A: “The first meal my grandfather made for me—stuffed eggplant. I love the thought of it even today. …My grandfather was a chef in a British embassy, and he was as good as they come.”
Q6: If you had catered the Last Supper, what would you have cooked for Jesus and his disciples?
A: “Our most popular Al Kebab meal, which is the Kebab Combo. He could take the memory of it up to heaven with him.” The Kebab Combo includes shish kebab, kefta kebab, and chicken kebab over rice and grilled vegetables, for $10.
Q7: If you were headed to the electric chair tomorrow, what would you eat for your last supper?
A: “A New York-style kosher hot dog with sauerkraut.”
Q8: If you weren’t in the restaurant business, what would you be doing for a living?
A: “I’d be a comedy host.” Klimova counts Richard Pryor, Robin Williams, and Eddie Murphy among his favorite comedians.
Q9: What is your favorite guilty pleasure?
A: “A tuna fish sandwich at Subway with a Coca-Cola.”
Q10: If you were invited to compete on “Iron Chef” and the theme ingredient was lamb, what dishes would you prepare?
A: “Invite me to the show and I will surprise you.” Not to spoil the surprise, but we might expect Al to make a few of the lamb dishes from Al Kebab’s menu, such as the marinated and charbroiled lamb kebab or the grilled Lebanese lamb pilau, or pilaf, with marinated lamb tossed with spices, nuts, and fruit over rice.
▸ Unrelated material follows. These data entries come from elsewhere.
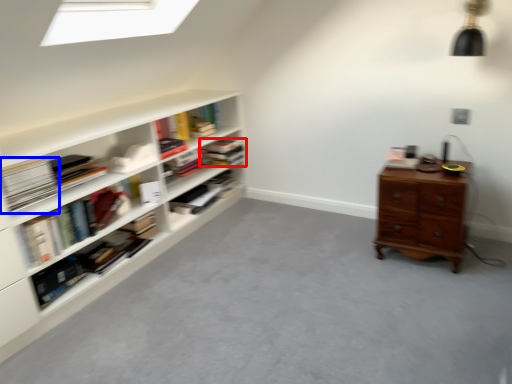 Question: Which point is closer to the camera, book (highlighted by a red box) or paperback book (highlighted by a blue box)?

Choices:
 (A) book
 (B) paperback book

Answer: (B) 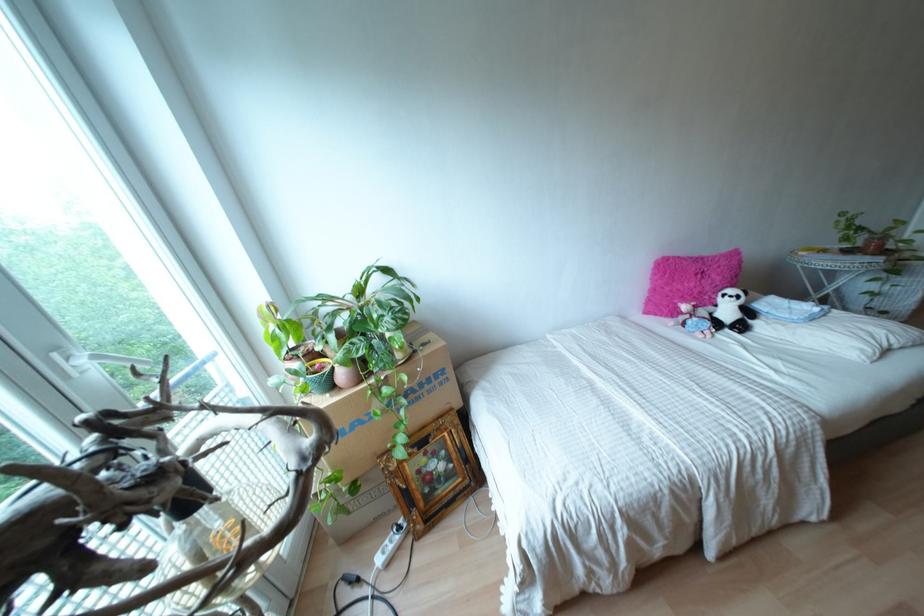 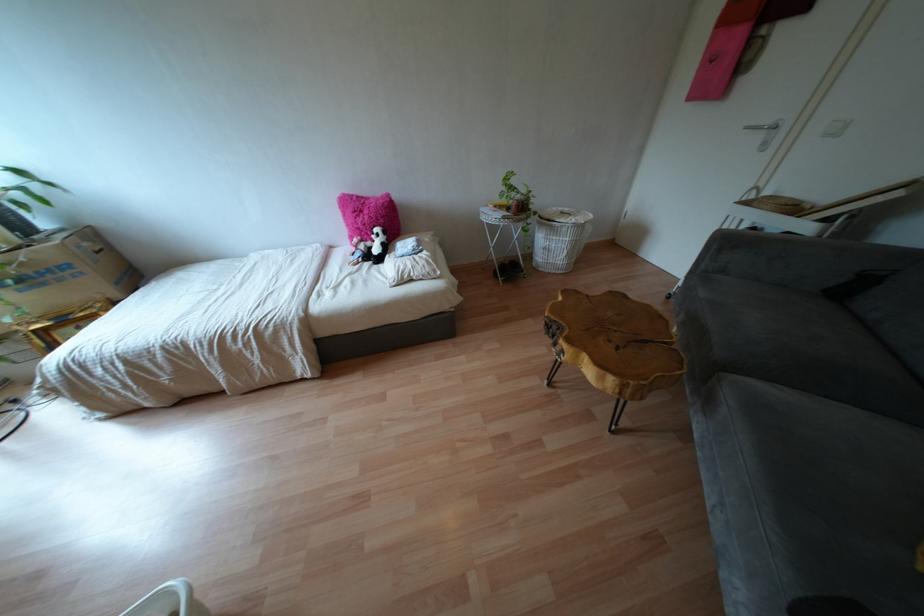 Where in the second image is the point corresponding to point (718, 277) from the first image?

(365, 217) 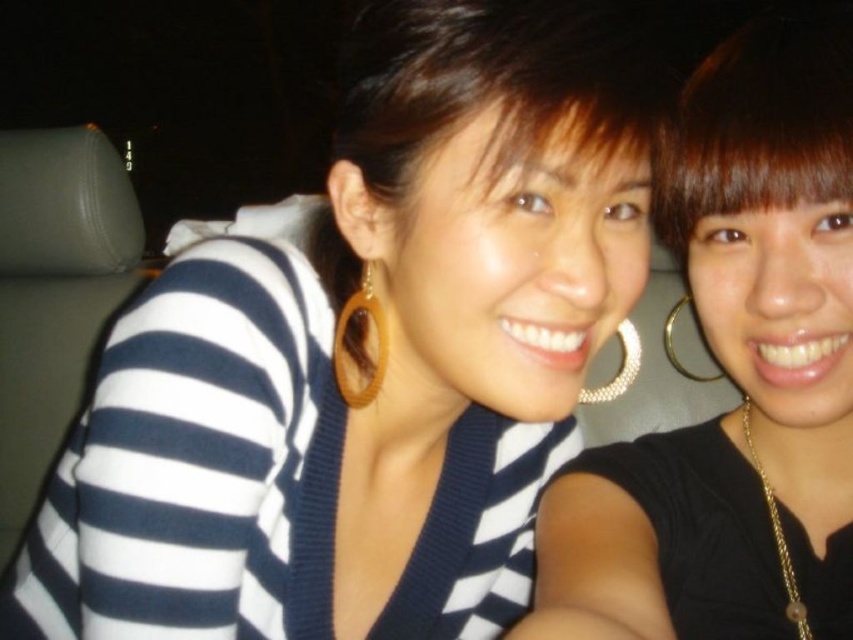 You are a photographer setting up a shot for a magazine cover. You need to ensure that the matte black sweater at center and the brown hair at upper right are both visible in the frame. Based on their sizes, which object should you focus on to ensure both are in focus?

The matte black sweater at center is much taller than the brown hair at upper right, so focusing on the sweater would ensure both are in focus since it is larger and positioned centrally.

In the scene shown: You are a photographer adjusting the focus of your camera. You need to ensure both the matte black sweater at center and the brown hair at upper right are in focus. Based on their positions, which one should you focus on first to achieve depth of field?

The matte black sweater at center is located below the brown hair at upper right. To achieve depth of field, you should focus on the brown hair at upper right first since it is closer to the camera than the matte black sweater at center.

You are trying to locate the matte black sweater at center in the image. Given that the coordinate system starts at the bottom left corner of the image with coordinates 0,0, can you determine whether the point (735,376) is located to the left or right of the matte black sweater at center?

The point (735,376) corresponds to the matte black sweater at center, so it is exactly at the location of the matte black sweater at center. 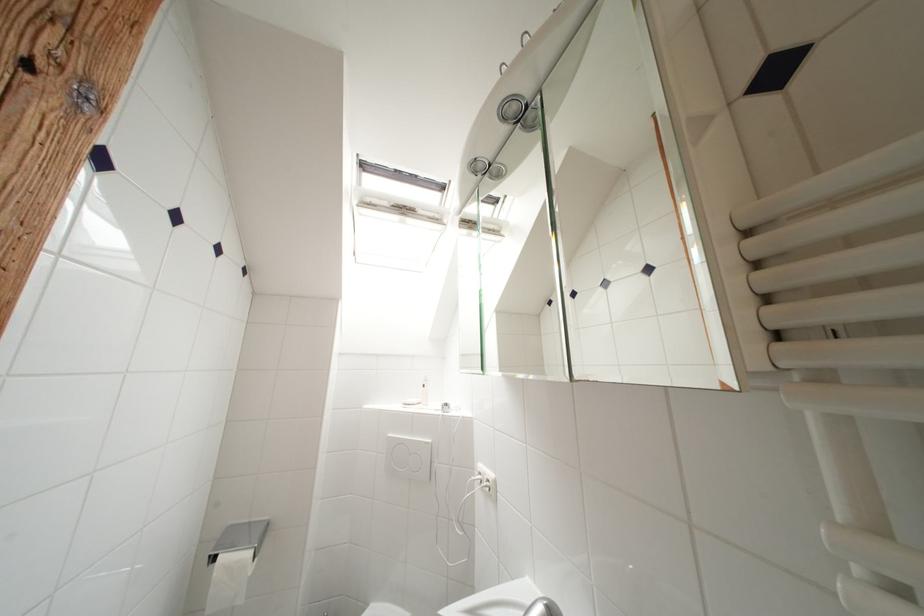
Q11: What cooking tips can you offer to those of us who don’t know an oven mitt from a catcher’s mitt?
A: “Don’t watch TV while preparing a meal.”
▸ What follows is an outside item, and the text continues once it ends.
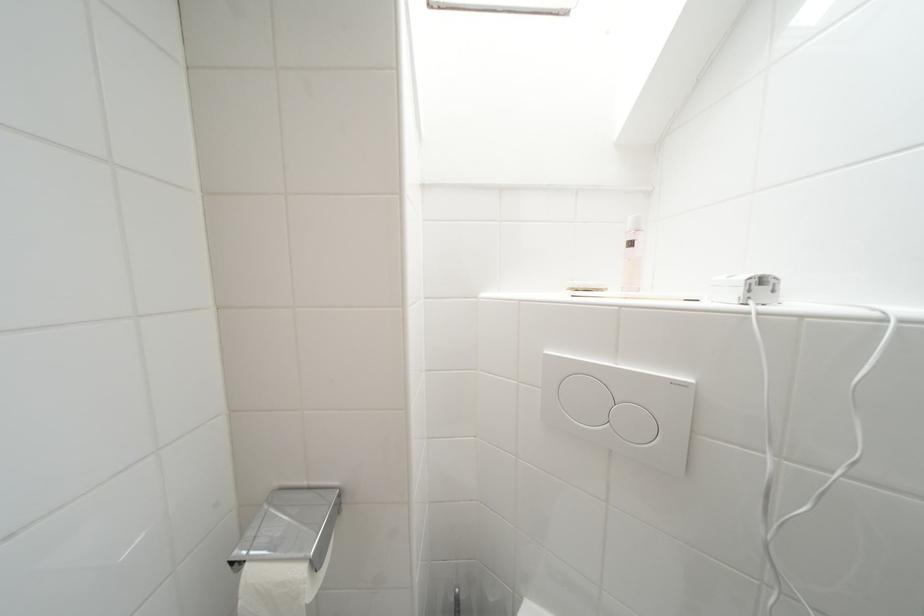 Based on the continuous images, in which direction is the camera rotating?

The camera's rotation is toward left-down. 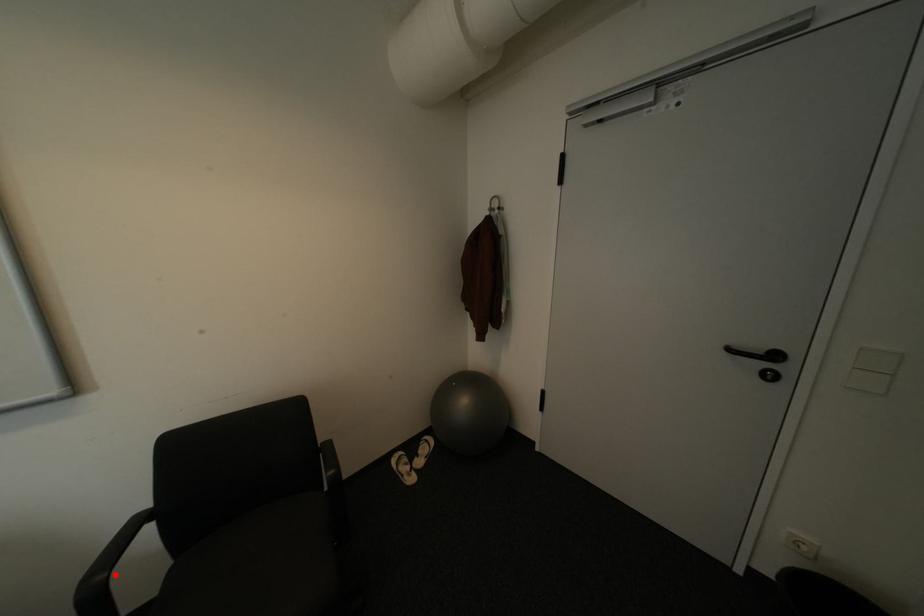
Q12: Without divulging any company secrets, of course, can you tell us some basic numbers about Al Kebab? Maybe how many pounds of baba ghannouj or how many ribs you serve on a busy weekend?
A: “I prepare about 20 percent more than I think I can sell. I usually sell all of that out, and the next week I do it again and hope for the best.”
Q13: What lessons about life can we learn from barbecue?
A: “Life is a well-marinated morsel of meat, a flaming fire of selected fruit woods, and a special sauce made from grandma’s recipe, all utilized in that order.”